Abstract: Bioaugmented fermentation of cellulosic substrates to produce biohydrogen via co-culture of isolated strains was investigated. Two mesophilic anaerobic bacterial strains, known for their ability to hydrolyze cellulosic substrates, were taken in consideration: Shigella flexneri str. G3, which shows high cellulolytic activity but cannot ferment oligosaccharides to bioenergy, and Clostridium acetobutylicum X9, able to convert microcrystalline cellulose into hydrogen. The ability of the selected strains to effectively convert different cellulosic substrates to hydrogen was tested on carboxymethyl cellulose (AVICEL), as well as pretreated lignocellulosic material such as Bermuda grass, corn stover, rice straw, and corn cob. Results showed that co-culture of Shigella flexneri str G3 and Clostridium acetobutylicum X9 efficiently improved cellulose hydrolysis and subsequent hydrogen production from carboxymethyl cellulose.

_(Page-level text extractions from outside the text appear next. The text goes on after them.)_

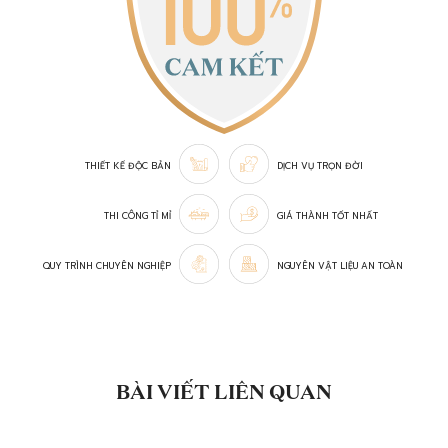
THIẾT KẾ ĐỘC BẢN
DỊCH VỤ TRỌN ĐỜI
THI CÔNG TỈ MỈ
GIÁ THÀNH TỐT NHẤT
QUY TRÌNH CHUYÊN NGHIỆP
NGUYÊN VẬT LIỆU AN TOÀN
BÀI VIẾT LIÊN QUAN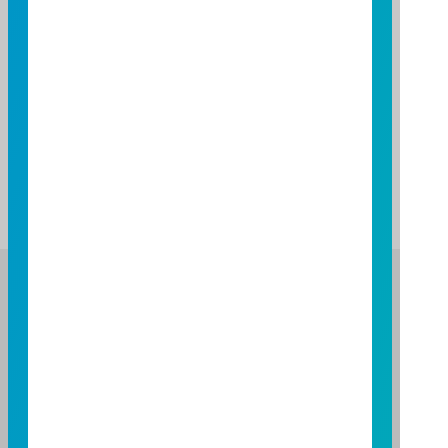
基金報酬率(%)
基金報酬率(%)
-20.64
25.71
105.27
126.96
資料來源：投信投顧公會委託台大教授評比資料，富邦投信
整理。
資料日期：2026/07/31
註：基金表現與標的指數表現之差異比較，請詳閱基金公開
說明書之基金運用狀況。
富邦證券投資信託股份有限公司
服務專線：0800-070-388
營業人：富邦證券投資信託股份有限公司
營利事業統一編號：86384949
114 年金管投信新字第 001 號
台北總公司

Hydrogen production yield was enhanced from 0.65 mol H2 (mol glucose)−1 of the X9 single culture to approximately 1.5 mol H2 (mol glucose)−1 of the co-culture, while the cellulose degradationefficiency increased from 50% to 95%. Co-culture also efficiently improved hydrogen production from natural lignocellulosic materials (which was up to 4-5 times higher than mono-culture with X9), with the highest performance of 24.8 mmol L-1 obtained on Bermuda grass. The results demonstrate that co-culture of S. flexneri G3 and C. acetobutylicum X9 was capable of efficiently enhance cellulose conversion to hydrogen, thus fostering potential biofuel applications under mesophilic conditions.

Keywords: Bioaugmentation, co-culture, lignocelluloses, saccharification, biohydrogen.